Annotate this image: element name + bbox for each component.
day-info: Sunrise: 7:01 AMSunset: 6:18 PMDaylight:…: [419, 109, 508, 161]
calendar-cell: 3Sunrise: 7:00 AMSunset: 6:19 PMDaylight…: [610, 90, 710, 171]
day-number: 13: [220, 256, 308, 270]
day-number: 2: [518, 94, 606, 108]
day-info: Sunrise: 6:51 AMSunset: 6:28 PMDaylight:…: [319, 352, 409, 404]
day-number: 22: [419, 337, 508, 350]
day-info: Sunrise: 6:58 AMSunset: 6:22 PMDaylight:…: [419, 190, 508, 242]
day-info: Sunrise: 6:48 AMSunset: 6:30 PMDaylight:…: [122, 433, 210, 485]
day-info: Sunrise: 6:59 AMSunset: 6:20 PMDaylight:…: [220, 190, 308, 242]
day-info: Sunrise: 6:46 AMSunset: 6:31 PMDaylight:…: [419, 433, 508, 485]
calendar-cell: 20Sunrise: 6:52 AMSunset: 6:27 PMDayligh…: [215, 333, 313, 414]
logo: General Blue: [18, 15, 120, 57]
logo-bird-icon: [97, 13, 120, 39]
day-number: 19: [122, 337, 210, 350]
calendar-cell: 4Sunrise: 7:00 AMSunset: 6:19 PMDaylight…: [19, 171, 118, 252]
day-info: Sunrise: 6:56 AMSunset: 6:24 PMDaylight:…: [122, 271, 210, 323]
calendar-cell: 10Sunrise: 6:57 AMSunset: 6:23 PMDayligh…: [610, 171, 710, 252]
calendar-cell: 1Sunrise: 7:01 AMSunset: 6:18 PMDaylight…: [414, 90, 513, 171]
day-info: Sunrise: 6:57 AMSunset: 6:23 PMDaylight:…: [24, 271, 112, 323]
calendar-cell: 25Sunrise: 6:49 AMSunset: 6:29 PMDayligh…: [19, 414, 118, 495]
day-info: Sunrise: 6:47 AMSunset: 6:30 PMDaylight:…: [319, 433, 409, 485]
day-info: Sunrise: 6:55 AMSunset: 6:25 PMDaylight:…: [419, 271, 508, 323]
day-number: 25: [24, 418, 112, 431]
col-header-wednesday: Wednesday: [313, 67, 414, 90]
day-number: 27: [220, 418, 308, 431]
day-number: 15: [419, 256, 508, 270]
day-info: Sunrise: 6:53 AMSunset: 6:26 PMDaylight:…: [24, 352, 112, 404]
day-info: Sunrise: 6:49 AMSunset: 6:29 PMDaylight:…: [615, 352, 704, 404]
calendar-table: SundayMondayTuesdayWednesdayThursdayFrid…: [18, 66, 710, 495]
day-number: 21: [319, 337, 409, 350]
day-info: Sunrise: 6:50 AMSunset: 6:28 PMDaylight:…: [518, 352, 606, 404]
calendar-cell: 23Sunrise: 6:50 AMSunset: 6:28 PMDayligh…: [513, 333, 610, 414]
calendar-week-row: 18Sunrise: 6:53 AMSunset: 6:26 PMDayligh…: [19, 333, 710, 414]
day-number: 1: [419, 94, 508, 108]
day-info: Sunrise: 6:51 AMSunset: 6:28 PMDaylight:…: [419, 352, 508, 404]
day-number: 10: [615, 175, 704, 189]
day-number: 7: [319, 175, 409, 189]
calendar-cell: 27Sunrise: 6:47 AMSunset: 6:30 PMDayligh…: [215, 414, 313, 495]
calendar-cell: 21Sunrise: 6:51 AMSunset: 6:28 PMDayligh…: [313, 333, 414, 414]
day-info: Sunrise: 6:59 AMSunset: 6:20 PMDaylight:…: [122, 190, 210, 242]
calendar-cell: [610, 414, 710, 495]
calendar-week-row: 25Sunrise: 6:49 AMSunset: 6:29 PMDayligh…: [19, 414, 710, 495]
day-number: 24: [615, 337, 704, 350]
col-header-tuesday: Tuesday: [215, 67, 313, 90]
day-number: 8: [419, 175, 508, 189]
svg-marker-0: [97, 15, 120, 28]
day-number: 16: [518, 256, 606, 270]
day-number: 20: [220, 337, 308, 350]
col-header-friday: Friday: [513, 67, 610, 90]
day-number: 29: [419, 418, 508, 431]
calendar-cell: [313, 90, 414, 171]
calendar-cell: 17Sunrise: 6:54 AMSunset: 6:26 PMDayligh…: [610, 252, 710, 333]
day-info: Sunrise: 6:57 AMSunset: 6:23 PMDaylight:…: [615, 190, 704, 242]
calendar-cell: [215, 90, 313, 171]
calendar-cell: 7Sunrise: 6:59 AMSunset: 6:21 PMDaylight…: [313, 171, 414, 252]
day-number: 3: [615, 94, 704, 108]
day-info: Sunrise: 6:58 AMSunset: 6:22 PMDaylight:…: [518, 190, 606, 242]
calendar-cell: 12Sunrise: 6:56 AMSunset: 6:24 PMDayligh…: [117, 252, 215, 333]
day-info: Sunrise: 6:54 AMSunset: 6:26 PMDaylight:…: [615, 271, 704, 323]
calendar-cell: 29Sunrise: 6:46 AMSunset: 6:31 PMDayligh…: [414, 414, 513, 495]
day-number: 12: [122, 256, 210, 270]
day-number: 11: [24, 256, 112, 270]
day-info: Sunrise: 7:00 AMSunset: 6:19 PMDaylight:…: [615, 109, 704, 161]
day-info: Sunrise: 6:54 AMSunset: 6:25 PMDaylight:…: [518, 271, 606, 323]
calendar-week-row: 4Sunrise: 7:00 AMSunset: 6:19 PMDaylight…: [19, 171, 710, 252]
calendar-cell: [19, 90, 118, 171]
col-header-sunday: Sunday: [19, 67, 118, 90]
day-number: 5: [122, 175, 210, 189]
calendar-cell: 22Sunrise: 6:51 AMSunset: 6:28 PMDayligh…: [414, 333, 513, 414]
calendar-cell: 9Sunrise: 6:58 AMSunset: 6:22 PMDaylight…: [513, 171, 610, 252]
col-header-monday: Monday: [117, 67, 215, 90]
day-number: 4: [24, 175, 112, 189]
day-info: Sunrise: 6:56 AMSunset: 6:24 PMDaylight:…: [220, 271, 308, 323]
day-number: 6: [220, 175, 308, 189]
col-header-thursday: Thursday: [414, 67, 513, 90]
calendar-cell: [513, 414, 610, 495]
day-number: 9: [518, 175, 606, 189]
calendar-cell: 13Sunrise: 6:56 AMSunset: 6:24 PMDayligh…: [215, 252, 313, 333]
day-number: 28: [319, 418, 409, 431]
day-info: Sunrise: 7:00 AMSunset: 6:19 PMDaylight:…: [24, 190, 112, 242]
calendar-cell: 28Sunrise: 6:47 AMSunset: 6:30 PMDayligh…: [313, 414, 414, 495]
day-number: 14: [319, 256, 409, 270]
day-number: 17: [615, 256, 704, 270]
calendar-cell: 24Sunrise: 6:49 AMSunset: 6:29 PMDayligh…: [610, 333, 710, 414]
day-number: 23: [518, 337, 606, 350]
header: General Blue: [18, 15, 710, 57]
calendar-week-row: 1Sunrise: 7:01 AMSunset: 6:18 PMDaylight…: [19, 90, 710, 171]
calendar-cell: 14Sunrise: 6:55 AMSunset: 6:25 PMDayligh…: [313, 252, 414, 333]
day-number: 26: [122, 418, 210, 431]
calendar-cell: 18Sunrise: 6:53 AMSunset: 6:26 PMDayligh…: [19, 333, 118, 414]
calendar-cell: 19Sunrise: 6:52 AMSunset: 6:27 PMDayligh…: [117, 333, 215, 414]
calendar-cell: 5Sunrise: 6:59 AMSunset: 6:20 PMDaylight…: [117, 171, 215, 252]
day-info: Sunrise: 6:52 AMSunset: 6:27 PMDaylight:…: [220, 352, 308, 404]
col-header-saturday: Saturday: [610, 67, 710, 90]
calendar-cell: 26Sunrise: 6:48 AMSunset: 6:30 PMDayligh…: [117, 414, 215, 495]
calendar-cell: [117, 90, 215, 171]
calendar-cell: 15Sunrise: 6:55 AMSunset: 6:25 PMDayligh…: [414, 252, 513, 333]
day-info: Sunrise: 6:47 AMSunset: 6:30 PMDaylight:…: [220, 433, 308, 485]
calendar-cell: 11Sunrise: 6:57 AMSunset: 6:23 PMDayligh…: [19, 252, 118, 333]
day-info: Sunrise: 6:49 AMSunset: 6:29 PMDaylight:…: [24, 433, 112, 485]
++++++++++
> **Task**:
Only lines of the material that contain the word "logo" belong in the answer; copy each one.

> **Task output**:
logo: General Blue: [18, 15, 120, 57]
logo-bird-icon: [97, 13, 120, 39]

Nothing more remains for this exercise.